Now, two years down the line when there was a terror attack in Norway, a bunch of people used a very similar strategy to discredit the terrorist’s sort of brand image, if you want to call it that. They decided to game the search engine results by associating some unflattering pictures with this terrorist’s name. And interestingly enough, in this case Google chose not to intervene at all.
So what’s worth noting here is that we did have the technical tools at our disposal to have intervened in both of these cases, but in one case we did and the other case we didn’t, and the choice in this case was sort of…you know, controlled by this platform, by Google. So this question of what is fair and who gets to decide is something that we should be thinking about very very hard.

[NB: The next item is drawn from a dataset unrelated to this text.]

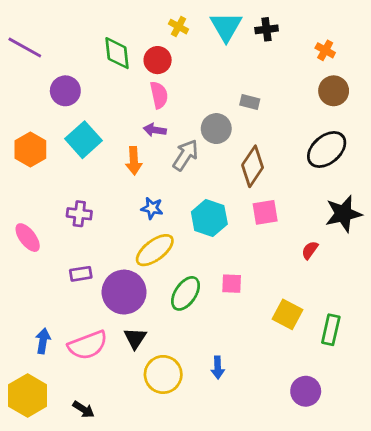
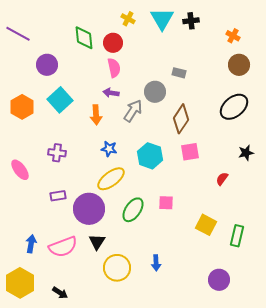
black star: (343, 214) -> (246, 153), size x0.6

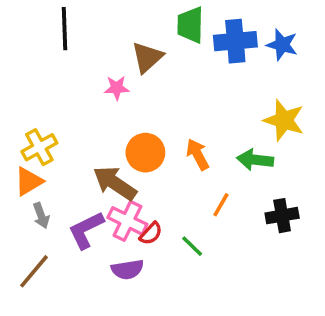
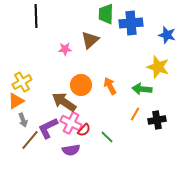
blue star: (282, 45) -> (167, 35), moved
brown triangle: (147, 57) -> (90, 40), moved
orange line: (221, 205) -> (135, 114), moved
brown line: (34, 271) -> (30, 140), moved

I think we are making some progress in tackling these issues and in trying to understand what kind of accountability structures work best to answer them. So professional bodies like IEEE, ACM, are trying to come up with standards for combating algorithmic bias. We have instances of regulation like GDPR in the European Union that’s trying to grapple seriously with issues like this. Recently we had organizations like Microsoft and Amazon and IBM, etc. come together to form a partnership on AI which looking at issues of AI ethics and AI governance. So I would say that we are making a certain amount of progress and there are still a bunch of open questions, but I think the most important thing we need to address is how do we get the right stakeholders in the room, and how to get them to contribute to this conversation? Thanks.